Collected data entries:

>>>>

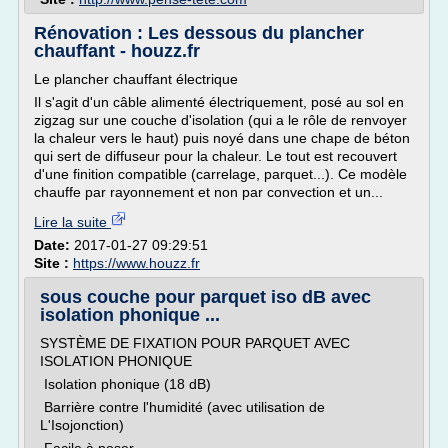
Rénovation : Les dessous du plancher
chauffant - houzz.fr
Le plancher chauffant électrique
Il s'agit d'un câble alimenté électriquement, posé au sol en
zigzag sur une couche d'isolation (qui a le rôle de renvoyer
la chaleur vers le haut) puis noyé dans une chape de béton
qui sert de diffuseur pour la chaleur. Le tout est recouvert
d'une finition compatible (carrelage, parquet...). Ce modèle
chauffe par rayonnement et non par convection et un...
Lire la suite
Date:
2017-01-27 09:29:51
Site :
https://www.houzz.fr
sous couche pour parquet iso dB avec
isolation phonique ...
SYSTÈME DE FIXATION POUR PARQUET AVEC
ISOLATION PHONIQUE
Isolation phonique (18 dB)
Barrière contre l'humidité (avec utilisation de
L'Isojonction)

<<<<

=== Task to carry out ===
Your answer should be the lines above, from the line containing "qui sert de" up to and including the line containing "isolation phonique ...", reproduced exactly and with nothing else.

=== Solution for this exercise ===
qui sert de diffuseur pour la chaleur. Le tout est recouvert
d'une finition compatible (carrelage, parquet...). Ce modèle
chauffe par rayonnement et non par convection et un...
Lire la suite
Date:
2017-01-27 09:29:51
Site :
https://www.houzz.fr
sous couche pour parquet iso dB avec
isolation phonique ...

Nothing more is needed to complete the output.